コラム①では、滑舌が悪くなる原因を3つあげました。具体的には「①舌の動かし方が不器用」「②息の出し方が不得意」「③音の識別が不得意」でしたね。

今回は滑舌のトレーニング方法として「正しく舌を使う」をご紹介します。舌のトレーニングで滑舌を改善しよう

正しく舌を使うには「舌の脱力」が必要です。正しく舌を使う詳しい方法やトレーニングのポイントなどを紹介していきます。

正しく使うコツは舌の脱力

では、さっそく正しく舌を使うコツを紹介します。

正しく舌を使うコツは、舌の脱力をマスターすることです!舌はとても細かく複雑な動きをしています。
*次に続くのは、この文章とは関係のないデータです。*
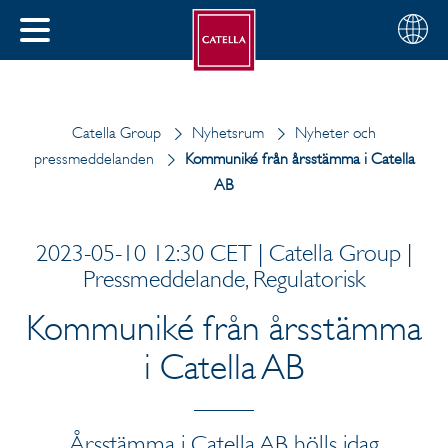
Svenska
Välj
STÄNG
din
MENY
region
Catella Group
Nyhetsrum
Nyheter och
pressmeddelanden
Kommuniké från årsstämma i Catella
AB
2023-05-10 12:30 CET | Catella Group |
Pressmeddelande, Regulatorisk
Kommuniké från årsstämma
i Catella AB
Årsstämma i Catella AB hölls idag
この細かく複雑な動きを正しく行うために、舌の脱力をマスターする必要があります。

正しい発音ができていないということは、正しく舌を使えていないということです。これは機能性構音障害による舌の癖が原因です。舌の癖は不必要な力です。癖をなくしたフラットな状態の舌で正しい舌の使い方、つまり正しい発音を身につけます。

ただやみくもに、正しい発音の練習をするのではなく、まずは舌の脱力をマスターすることが大切です。滑舌を改善するために舌の力をコントロールできるようにしましょう!

2つのポイントで滑舌改善を

それでは、舌の脱力をマスターするためのトレーニング「舌トレ」を解説します。

まずは、舌トレを効果的に行うポイントをご紹介します。舌トレは、自分で行うとうまくいかなかったり、自己流の間違ったやり方になってしまう人も多いようです。そうならないために、ポイントをしっかり押さえておきましょう。

1.舌トレは順番に行う
まず口を大きく開け、その状態で舌を前に出し、舌の力を抜きます。

舌を出しながら舌の脱力をしても、慣れないうちは感覚がつかめません。しっかり舌を出した後に、脱力をしてください。

2.ペターっと舌の力を抜く
舌の力を抜くときのポイントはペターっと力を抜くことです。

口を開けた後、下唇にそっと舌をのせるイメージです。下唇の上でしたがペターっとなるように力を抜いてみましょう。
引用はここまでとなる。